Yang menarik, arah hadap rumah di Kampung Naga selalu menghadap ke utara atau ke sebelah selatan dengan memanjang kearah barat-timur.
Peneliti budaya Sunda, Nandang Rusnandar mengatakan arah rumah seperti itu dipilih sejalan dengan alurnya matahari, terbit di timur dan terbenam di barat.
Warga Kampung Naga sangat mengenal istilah “Pareum Obor” yang diterjemahkan secara singkat menjadi matinya penerangan.
Hal ini terkait dengan peristiwa hilangnya sejarah Kampung Naga, yang membuat warga di sana tidak bisa mengetahui asal-usulnya.
Hilangnya sejarah Kampung Naga disebabkan oleh terbakarnya arsip/sejarah saat kampung ini dibakar oleh Organisasi DI/TII Kartosoewiryo.
Pada saat itu, Kampung Naga ebih mendukung Soekarno dan kurang berminat dengan niat DI/TII yang ingin mewujudkan negara Islam di Indonesia.

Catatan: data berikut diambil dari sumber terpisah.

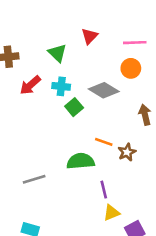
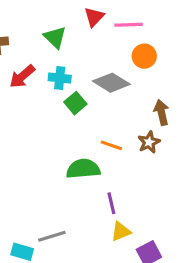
pink line: (135, 43) -> (129, 25), moved
brown star: (127, 152) -> (149, 142), moved
gray line: (34, 179) -> (52, 236), moved

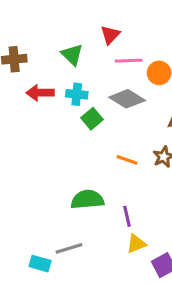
pink line: (129, 25) -> (129, 61), moved
red arrow: (22, 76) -> (40, 93), turned 40
green semicircle: (83, 169) -> (87, 200), moved

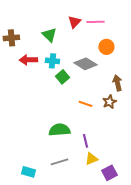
pink line: (129, 61) -> (95, 22), moved
gray line: (69, 248) -> (59, 162), moved

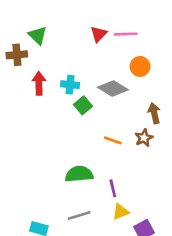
green triangle: (49, 35) -> (38, 35), moved
red arrow: (28, 60) -> (39, 83), turned 90

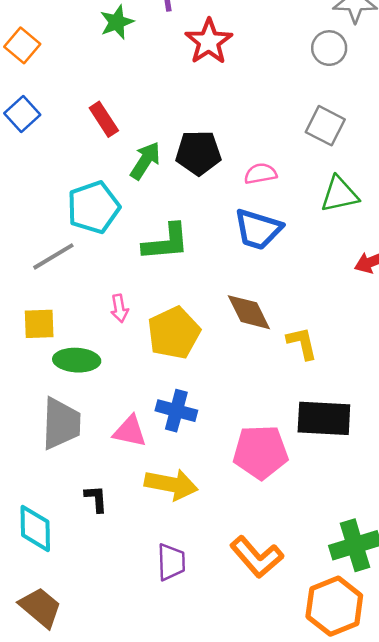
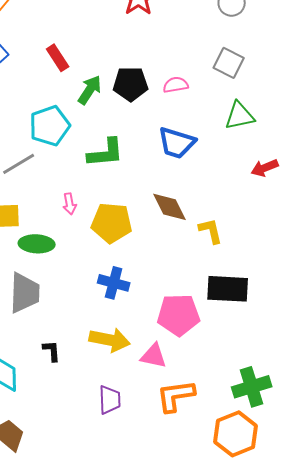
pink semicircle: (261, 174) -> (176, 85), moved
yellow pentagon: (174, 333) -> (112, 223), turned 30
pink triangle: (130, 431) -> (154, 356), moved
orange L-shape: (257, 557) -> (176, 396), turned 123

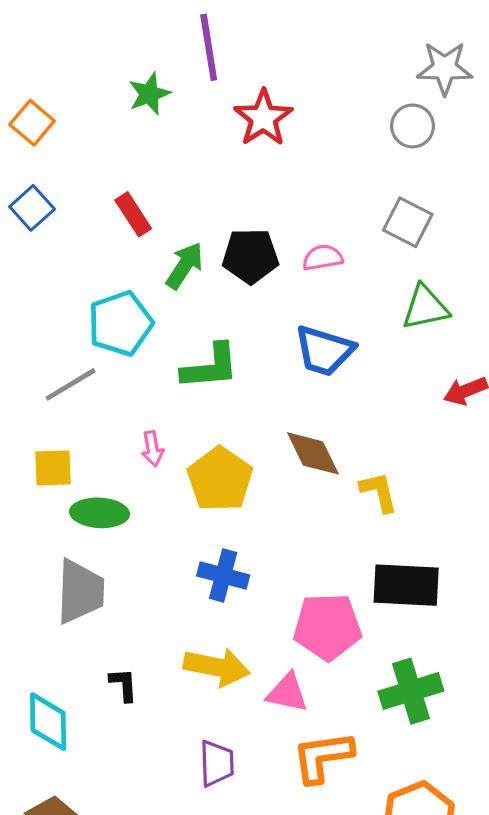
yellow pentagon: (112, 223) -> (220, 479), turned 30
green cross: (252, 387) -> (411, 691), moved

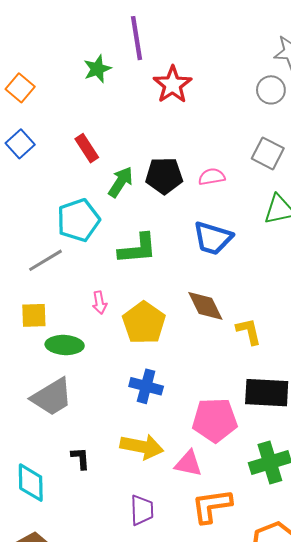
gray trapezoid: (80, 592) -> (52, 397), turned 57

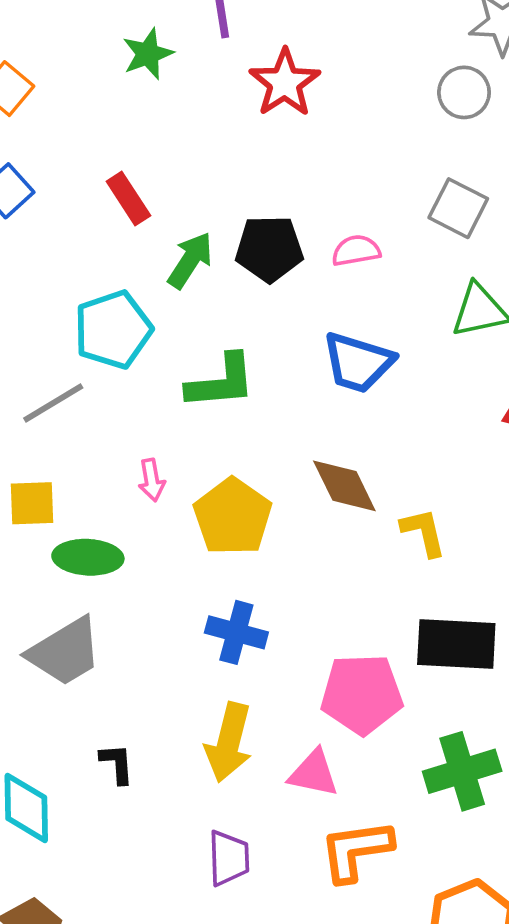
yellow arrow: (142, 447) -> (229, 742), turned 93

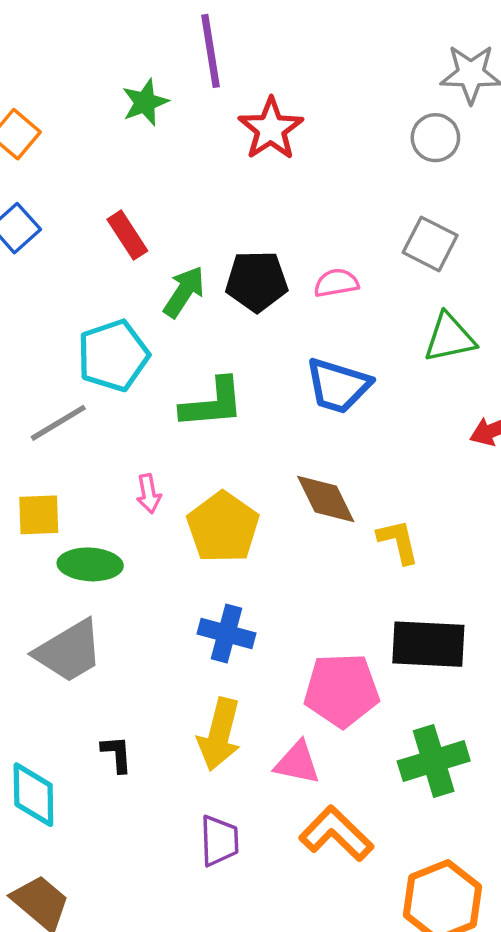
orange L-shape: (356, 850) -> (336, 834), turned 52

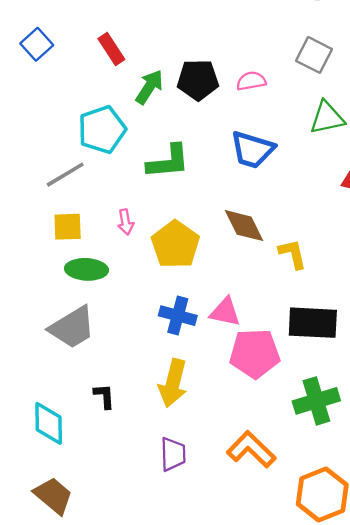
yellow square: (39, 515) -> (68, 227), moved
pink triangle: (297, 763) -> (225, 312), moved

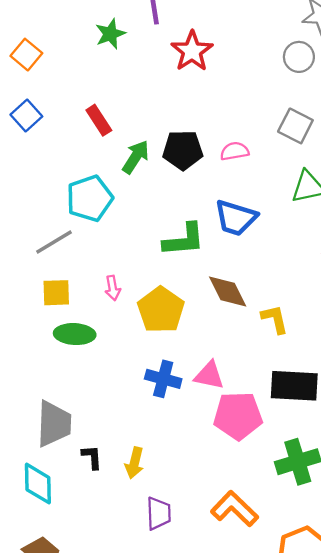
green L-shape: (168, 162) -> (184, 240), moved
gray trapezoid: (72, 327) -> (54, 424), moved, turned -57
yellow arrow: (173, 383) -> (134, 463), moved, size x0.7

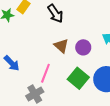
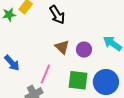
green square: (78, 78) -> (78, 80), turned -35

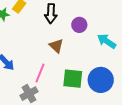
black arrow: (57, 15) -> (51, 14), turned 36
purple circle: (84, 50) -> (79, 25), moved

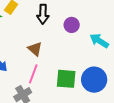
brown triangle: (56, 46) -> (35, 49), moved

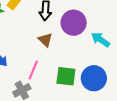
purple circle: (72, 25) -> (74, 23), size x1.6
brown triangle: (35, 49) -> (45, 40), moved

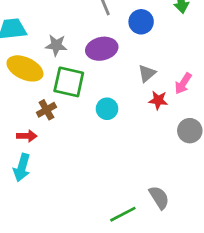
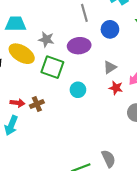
brown cross: (46, 110) -> (37, 104), moved

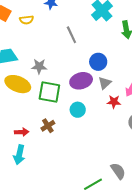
blue circle: (110, 29) -> (98, 62), moved
purple ellipse: (79, 46) -> (81, 81), moved
brown cross: (37, 104) -> (48, 126), moved

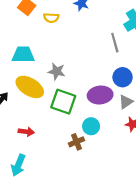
gray line: (71, 35) -> (115, 43), moved
brown cross: (48, 126) -> (76, 142), moved
red arrow: (22, 132) -> (26, 132), moved

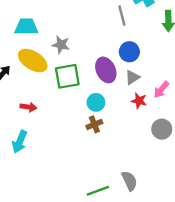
purple ellipse: (100, 95) -> (106, 70), turned 70
green square: (63, 102) -> (67, 76), turned -30
brown cross: (76, 142) -> (94, 124), moved

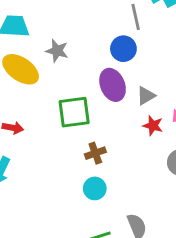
blue circle: (129, 52) -> (123, 49), moved
green square: (67, 76) -> (74, 112), moved
cyan circle: (96, 102) -> (95, 188), moved

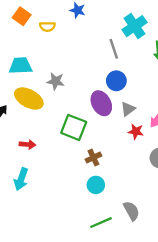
blue circle: (123, 49) -> (116, 81), moved
green square: (74, 112) -> (74, 127), turned 35

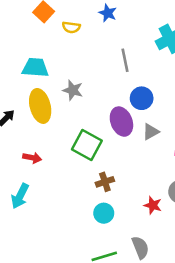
gray line: (114, 49) -> (125, 60), moved
yellow ellipse: (29, 99) -> (40, 106), turned 40
red star: (136, 132) -> (153, 205), moved

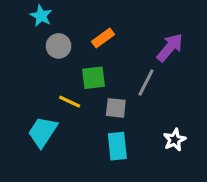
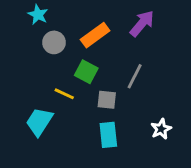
orange rectangle: (103, 38) -> (95, 35), size x1.4
purple arrow: (170, 48) -> (142, 23), moved
green square: (93, 78) -> (86, 72), turned 35

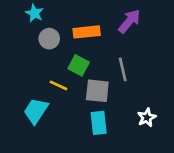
orange rectangle: (95, 35) -> (87, 32), turned 30
gray line: (135, 76) -> (123, 69), turned -40
gray square: (107, 100) -> (97, 91), size x1.4

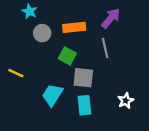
gray line: (123, 69) -> (105, 48), moved
yellow line: (59, 85) -> (16, 73), moved
cyan trapezoid: (36, 111) -> (52, 95), moved

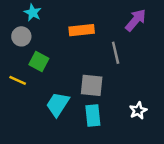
purple arrow: (111, 18) -> (136, 20), moved
gray circle: (42, 33) -> (21, 36), moved
green square: (67, 56) -> (39, 62), moved

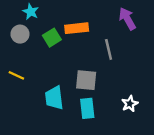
purple arrow: (136, 20) -> (127, 19), turned -70
green square: (39, 62) -> (52, 38), moved, turned 30
cyan trapezoid: (58, 104) -> (54, 98), turned -40

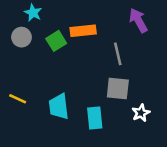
yellow line: (16, 75) -> (18, 99), moved
gray square: (86, 80) -> (118, 88), moved

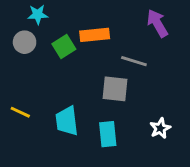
cyan star: (33, 13) -> (38, 14), turned -30
gray line: (118, 54) -> (134, 61), turned -60
gray square: (118, 88) -> (115, 89), moved

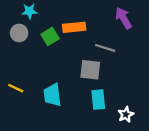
white star: (160, 128) -> (126, 114), moved
cyan rectangle: (108, 134) -> (98, 100), moved

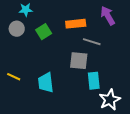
orange rectangle: (74, 27) -> (76, 24), moved
cyan rectangle: (98, 100) -> (94, 81), moved
white star: (126, 114) -> (110, 100), size x1.5

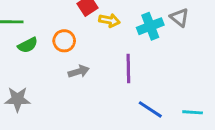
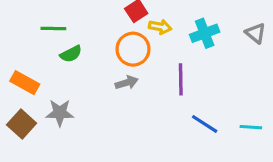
gray triangle: (179, 17) -> (256, 33), moved
orange circle: (64, 41) -> (133, 49), moved, size x1.4

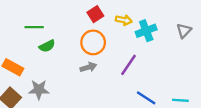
yellow arrow: (160, 27) -> (124, 20), moved
gray triangle: (256, 33) -> (184, 31), turned 35
purple line: (181, 79) -> (128, 65), turned 35

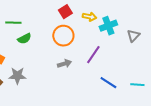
gray triangle: (184, 31) -> (133, 36), moved
gray arrow: (88, 67) -> (64, 64), moved

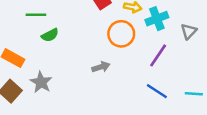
orange circle: (63, 36) -> (121, 34), moved
purple line: (93, 55) -> (158, 55), moved
gray star: (17, 76) -> (41, 82), turned 30

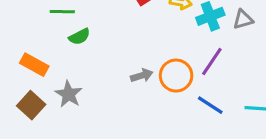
gray triangle: (189, 31) -> (243, 19), moved, turned 30
orange circle: (121, 34) -> (176, 76), moved

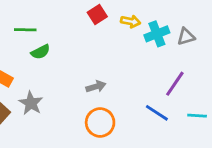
purple line: (212, 62) -> (175, 84), moved
orange circle: (176, 76) -> (100, 123), moved

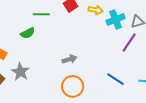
green line: (25, 30) -> (41, 14), moved
purple line: (175, 84) -> (129, 43), moved

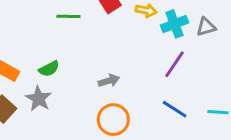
green semicircle: (28, 33) -> (49, 69), moved
purple line: (129, 43) -> (175, 64), moved

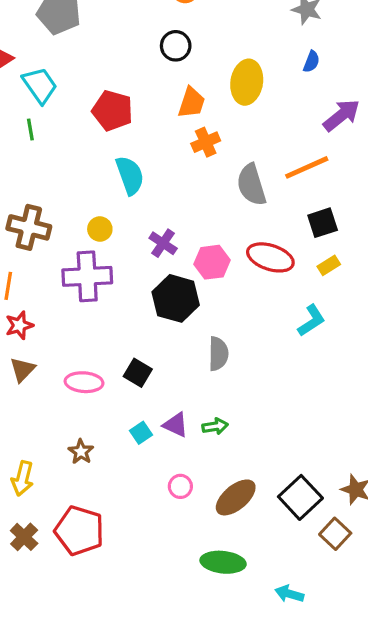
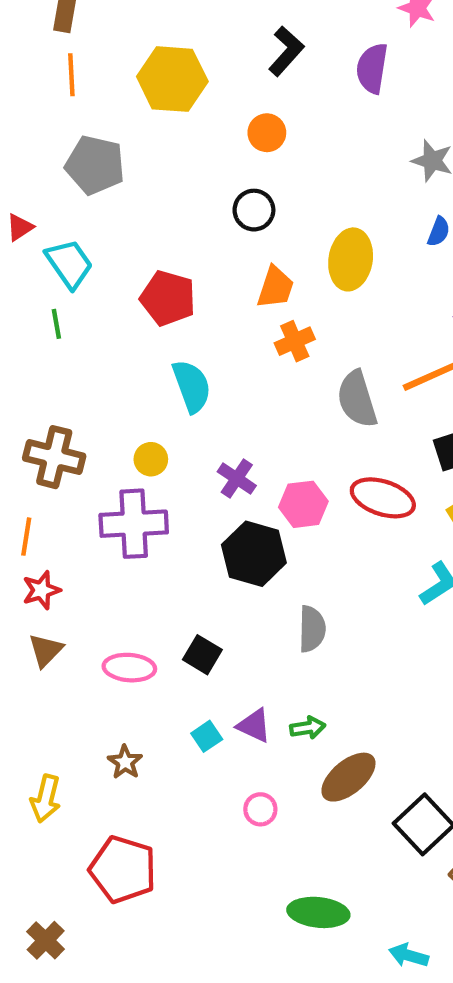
brown ellipse: (236, 497) -> (348, 777), moved
brown cross: (24, 537) -> (46, 940), moved

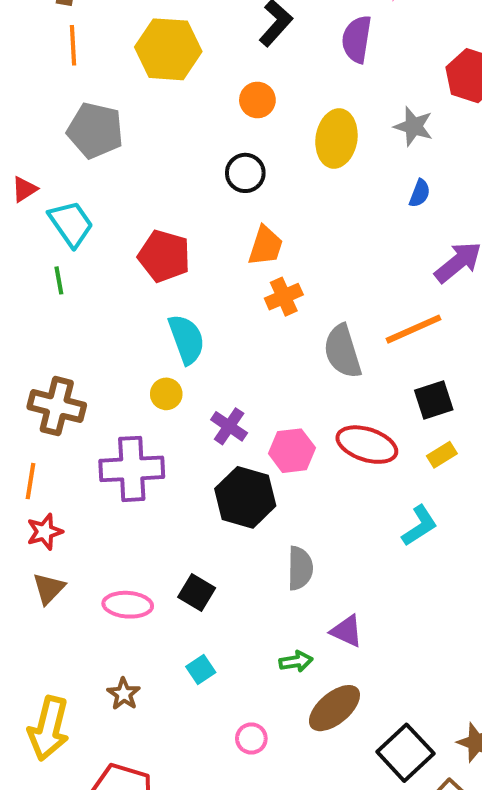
yellow ellipse: (351, 259) -> (336, 139), moved
yellow circle: (151, 459) -> (166, 394), moved
purple triangle: (254, 726) -> (347, 631), moved
yellow arrow: (46, 799) -> (49, 728), size x1.4

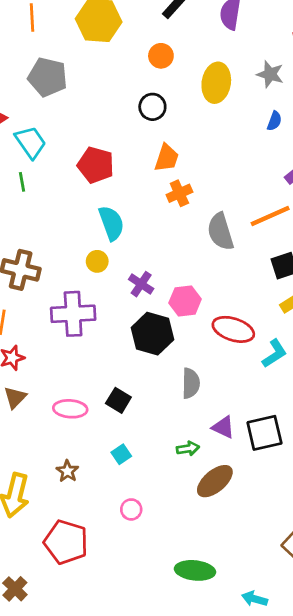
red ellipse: (367, 445) -> (233, 329), moved
pink circle: (251, 738) -> (131, 509), moved
black square: (405, 753) -> (264, 433), moved, turned 30

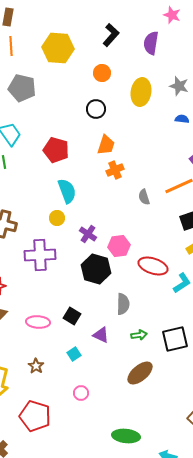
blue semicircle: (274, 121) -> (182, 119), turned -104
gray semicircle: (221, 232) -> (144, 197), size x0.6
purple triangle: (223, 427) -> (101, 335), moved
green arrow: (188, 448) -> (139, 335), moved

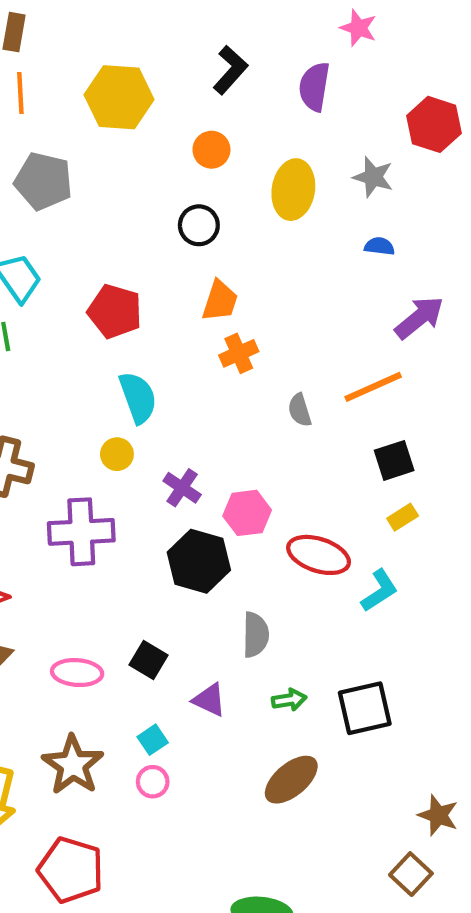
brown star: (36, 366) -> (73, 765), size x1.8
pink circle: (81, 393) -> (153, 782), moved

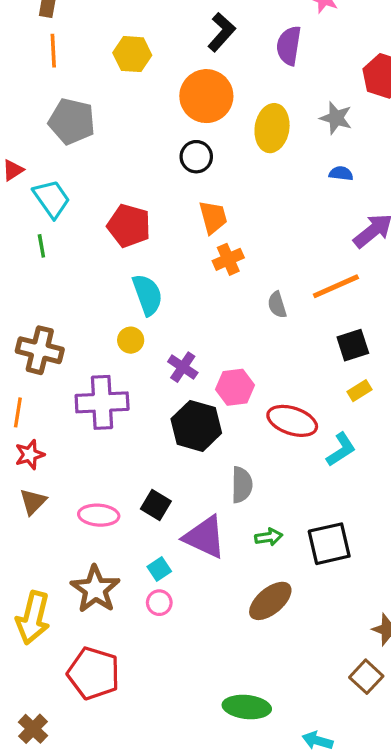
yellow hexagon: (119, 97) -> (132, 54), size x0.7
orange circle: (211, 150) -> (206, 96), size x1.8
orange trapezoid: (220, 301) -> (213, 217), turned -33
purple triangle: (209, 700) -> (205, 537), size x1.6

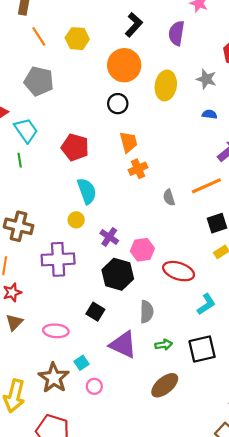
orange line: (53, 51) -> (39, 36), moved, turned -30
cyan L-shape: (341, 449) -> (206, 304), moved
black square: (156, 505) -> (95, 312), moved
cyan square: (159, 569) -> (81, 363), moved

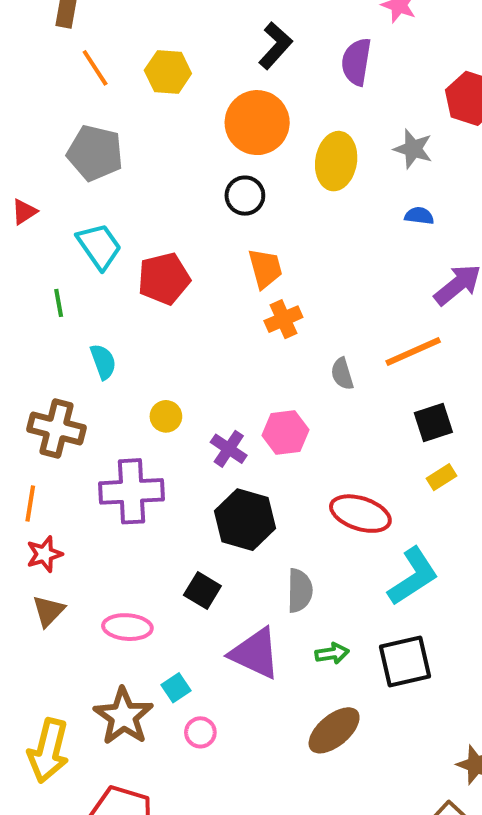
cyan trapezoid: (26, 130) -> (99, 246), moved
red pentagon: (75, 147) -> (164, 279), turned -30
cyan semicircle: (87, 191) -> (103, 362), moved, size x0.7
pink hexagon: (142, 250) -> (285, 433), moved
cyan L-shape: (206, 304) -> (413, 576), size x1.4

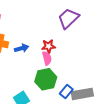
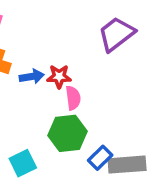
red star: (48, 46) -> (59, 77), moved

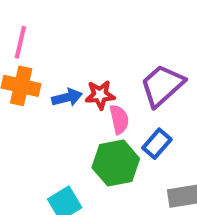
purple trapezoid: (116, 34) -> (162, 85), moved
blue rectangle: (100, 158) -> (157, 144), moved

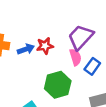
pink semicircle: (119, 119) -> (75, 57), moved
blue rectangle: (157, 144) -> (92, 66), moved

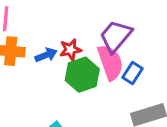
pink semicircle: (75, 57) -> (110, 62), size x1.6
green hexagon: (58, 85) -> (82, 75), moved

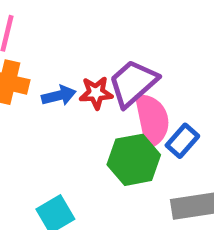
purple trapezoid: (116, 36) -> (133, 83), moved
green hexagon: (82, 75) -> (134, 160), moved

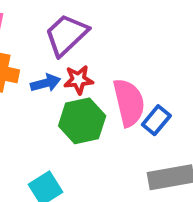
purple trapezoid: (133, 83) -> (66, 35), moved
green hexagon: (134, 160) -> (82, 121), moved

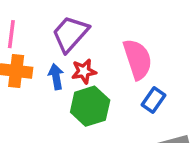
blue arrow: (46, 83) -> (56, 77), turned -80
pink semicircle: (129, 103) -> (138, 59), moved

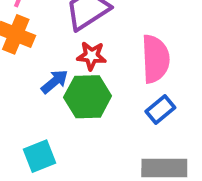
blue arrow: (56, 77) -> (55, 82), moved, turned 45

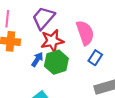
red star: (91, 56) -> (52, 41), size x1.5

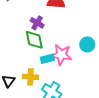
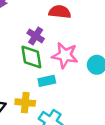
pink star: (61, 55) -> (65, 55), moved

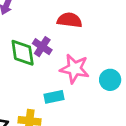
green diamond: (31, 57) -> (23, 53), moved

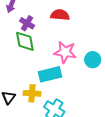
purple cross: (42, 47) -> (27, 23), moved
cyan rectangle: (54, 97) -> (50, 74), size x1.5

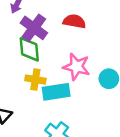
purple cross: (27, 23) -> (34, 28), size x1.5
yellow cross: (32, 93) -> (35, 80), moved

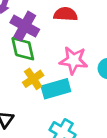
yellow cross: (35, 80) -> (33, 79), turned -36

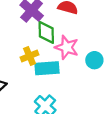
green diamond: (23, 49) -> (46, 32), moved

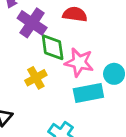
cyan rectangle: (47, 68) -> (88, 93), moved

Hingga pada tahun 1965, DI/TII membumihanguskan perkampungan tersebut karena tak kunjung mendapat simpati warga.
Ada sebuah sejarah Kampung Naga yang diceritakan pada masa kewalian Sunan Gunung Jati.
Seseorang abdinya yang bernama Singaparana ditugasi untuk menyebarkan agama Islam ke sebelah Barat.
Setelah perjalanan jauh, sampailah ia ke daerah Neglasari yang sekarang menjadi Desa Neglasari.
Di tempat ini sang abdi bersemedi dan mendapat petunjuk, bahwa ia harus mendiami satu tempat yang sekarang disebut Kampung Naga.
Tak heran juka akhirnya Embah Dalem Eyang Singaparna menjadi nenek moyang orang Kampung Naga (Sa-Naga) yang menurunkan keturunan dan adat istiadat Naga.
Hal ini dibuktikan dengan keberadaan makam Embah Dalem Eyang Singaparna diwilayah hutan sebelah barat Kampung Naga.